The U.S. oil contract for August delivery is trading around $80 per barrel, suggesting the market expects the disruption to ease in the coming weeks and months.
Wirth said the market is trading on scant information and perception. He added that substantial volumes of oil and gas are currently not flowing into the market.
"There really is a difference in terms of physical supply this time versus prior incidents," the Chevron CEO said.
About 20% of world oil supplies flowed through the Strait of Hormuz before the war started. The narrow sea route connects the Persian Gulf to the global market. Oil tanker traffic has basically come to a halt due to Iranian attacks on commercial shipping.

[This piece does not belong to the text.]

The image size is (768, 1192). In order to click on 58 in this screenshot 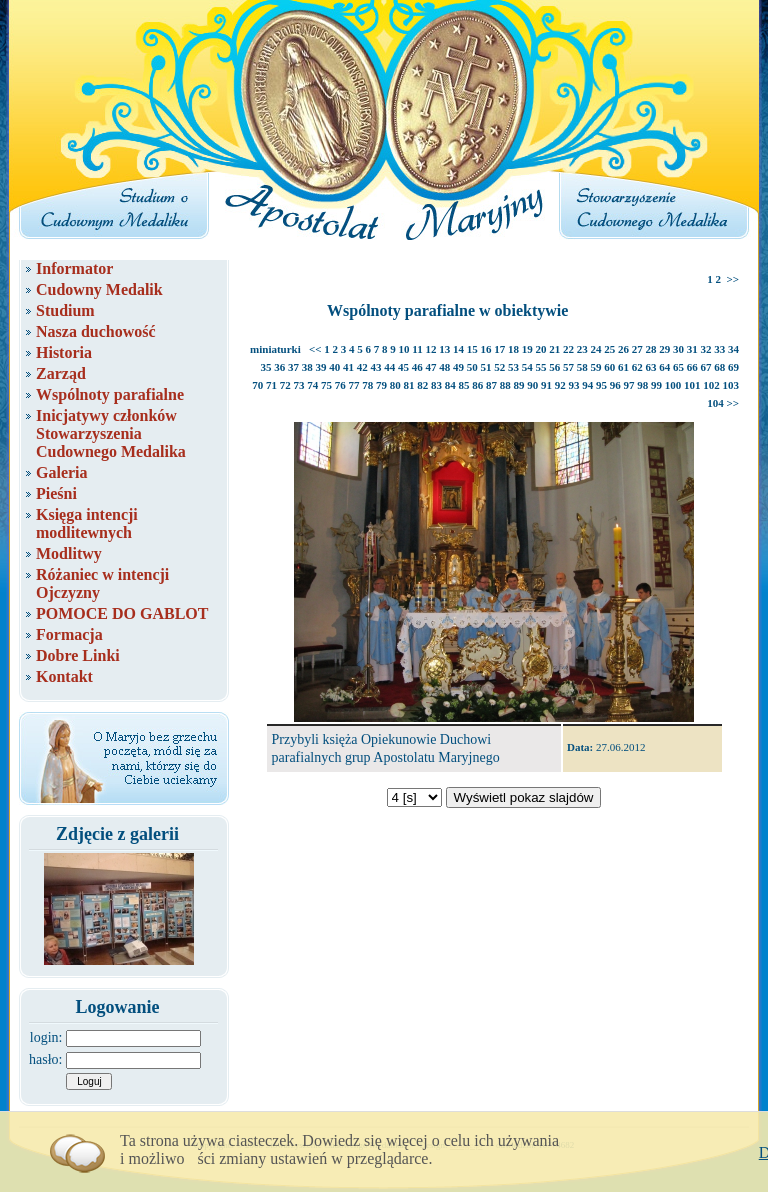 , I will do `click(582, 367)`.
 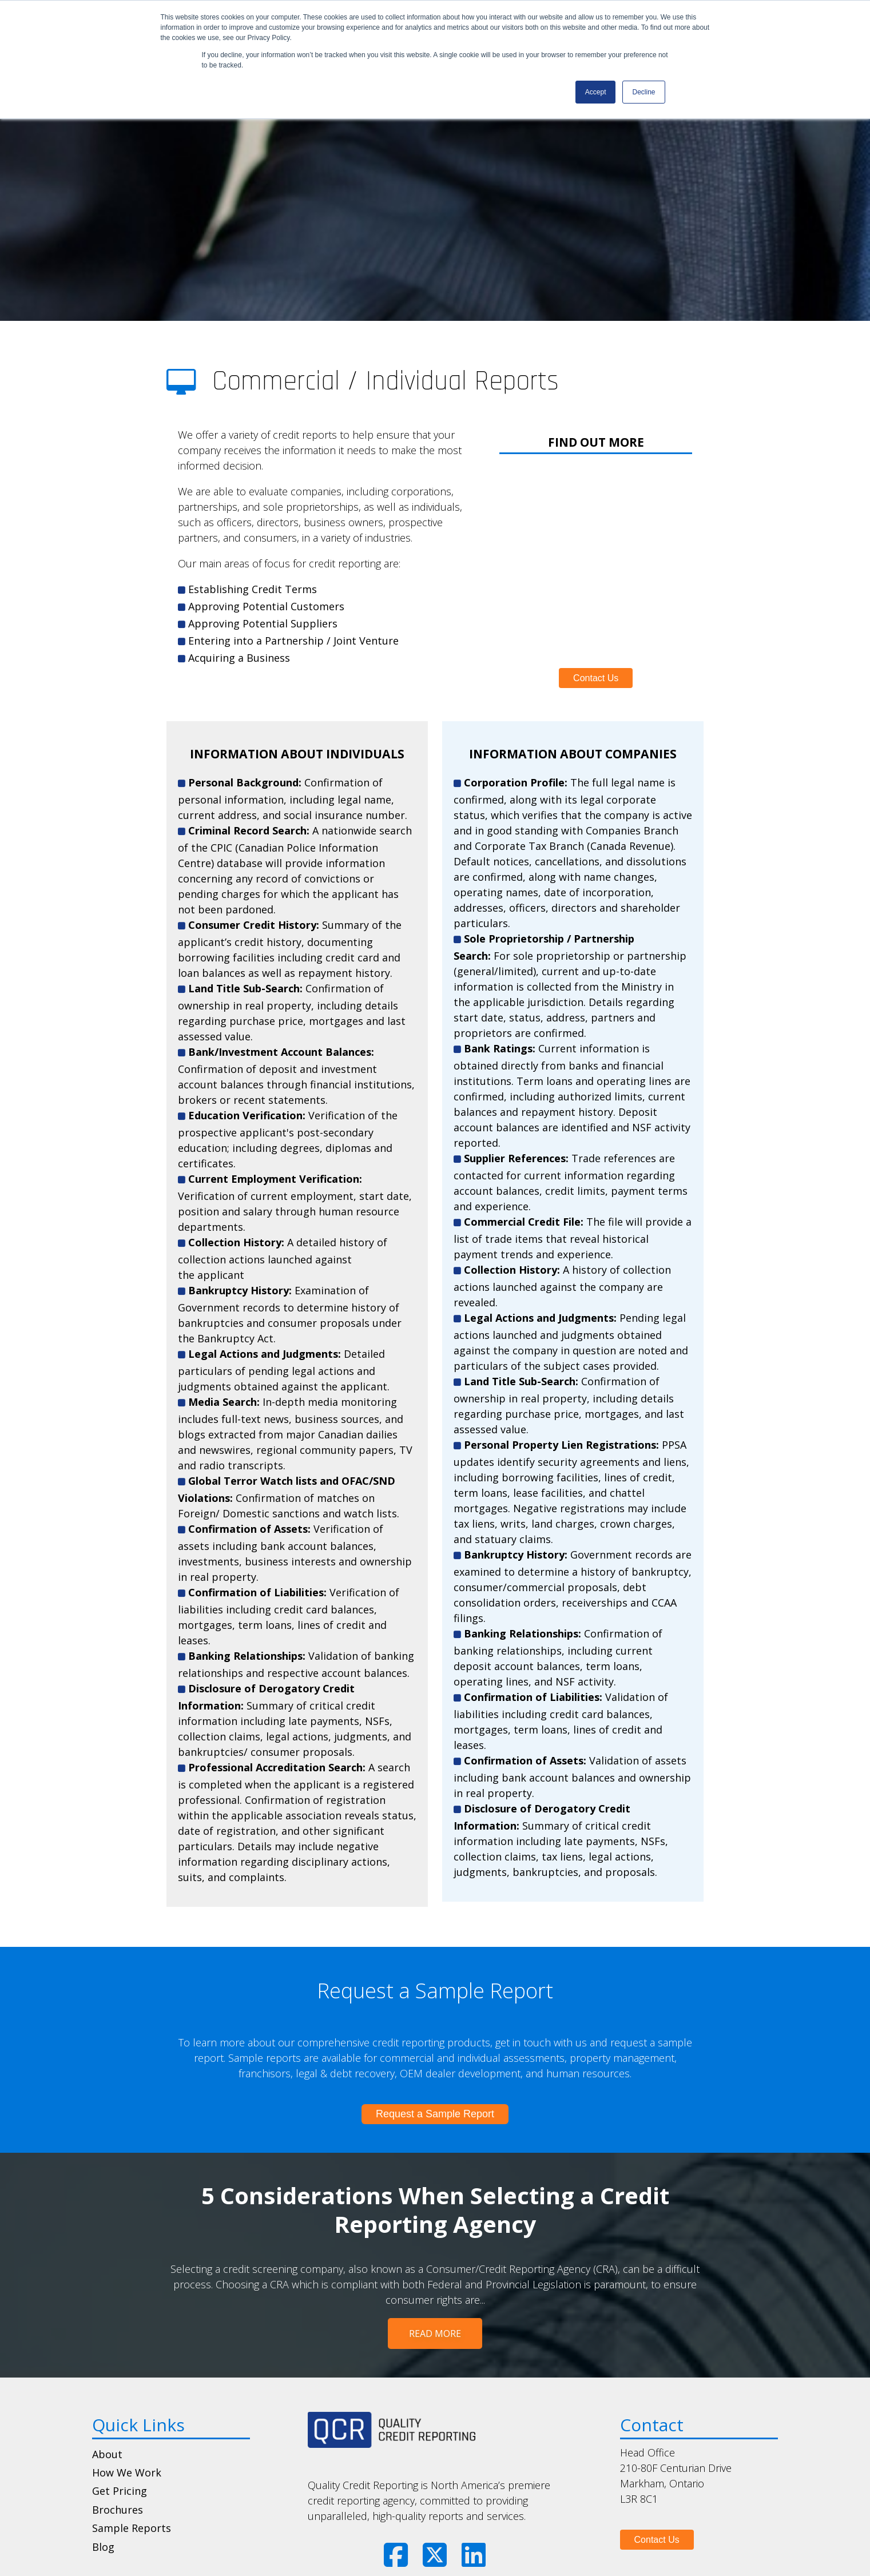 I want to click on Privacy Notice, so click(x=474, y=2558).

Gulf Arab producers have reduced output because they cannot export through the strait. Iranian missile and drone attacks have also damaged energy infrastructure in the Middle East. Some governments are imposing policies to hold stocks domestically and reduce exports, Wirth said.
Wirth said it will take time to rebuild inventories even if the Strait reopens. He added that uncertainty remains about how quickly production can return online.
Oil prices fell 9% on Monday after President Donald Trump told CNBC that he is very intent on making a deal with Iran. Trump postponed strikes on Iran's power plants for five days after talks with Iran that he described as productive.